If a business has the Industrial Internet of Things (IIoT) and is introducing digital automation into its manufacturing and supply processes, it can rarely work without digital twin technology.

A digital twin is a virtual representation of a real process, product or device and helps to bridge the gap between physical and digital environments, making industrial processes more efficient.

This technology enables greater control over quality and safety through plausible process simulation. This allows businesses to better identify potential problems before they occur in real-world operations. With digital twin technology, engineers can analyze data in real-time to anticipate obstacles and make decisions faster.

Additionally, it improves communication between operations teams and designers as they can collaborate virtually using digital models. This technology allows manufacturing enterprises to react quickly in cases where it is necessary to implement modifications or adaptations to products without delay.

Designers and engineers can use simulations to test potential designs without having to physically build a prototype version first. Thanks to this, they can debug not only the product itself but also the process of its creation.

Companies that adopt this technology will gain

  • greater operability,
  • better use of resources
  • and reduced costs associated with production downtime due to fewer defects in their products.

This technology also offers businesses predictive analytics capabilities that allow them to forecast breakdowns or maintenance requirements before an actual need arises.

Digital twins can also provide greater insight into supply chain management by providing data on how materials are used.

But more importantly, digital twins are the secret weapon of digital automation.

In addition to simulations and transparency of data flows in production and supply, digital twins are also a tool to "animate" operational equipment. Digital twins enable non-smart devices to acquire a form of artificial intelligence and thus proactively enter processes.

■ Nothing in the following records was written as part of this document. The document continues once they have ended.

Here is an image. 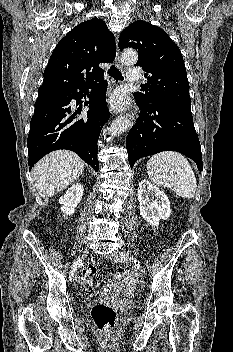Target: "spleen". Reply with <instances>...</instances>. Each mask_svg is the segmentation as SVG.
Masks as SVG:
<instances>
[{
  "instance_id": "spleen-1",
  "label": "spleen",
  "mask_w": 233,
  "mask_h": 352,
  "mask_svg": "<svg viewBox=\"0 0 233 352\" xmlns=\"http://www.w3.org/2000/svg\"><path fill=\"white\" fill-rule=\"evenodd\" d=\"M147 173L152 182L168 187L184 199L194 197L197 181L188 160L180 153L165 151L147 162Z\"/></svg>"
}]
</instances>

Deploying this technology to a fleet of handling and transport equipment will enable the automation of supply processes. The devices, through its digital twin, the virtual avatar,

  • transmit information
  • coordinate with each other when performing work assignments
  • and they synchronize with each other so that the necessary parts are delivered in the right quantity and type, on time, and to the right place.

industrial digital twins


With increasing demand for products and services, as well as increased competition due to globalization, manufacturing companies worldwide are facing a shortage of skilled labor. They try to solve this deficiency primarily by

  • raising wages,
  • expanding social benefits
  • and retraining of workers.


To ensure that their employees are able to flexibly respond to the changing needs of their industry, many companies are trying to

  • retrain your employees on new technologies
  • and motivate them to acquire new skills.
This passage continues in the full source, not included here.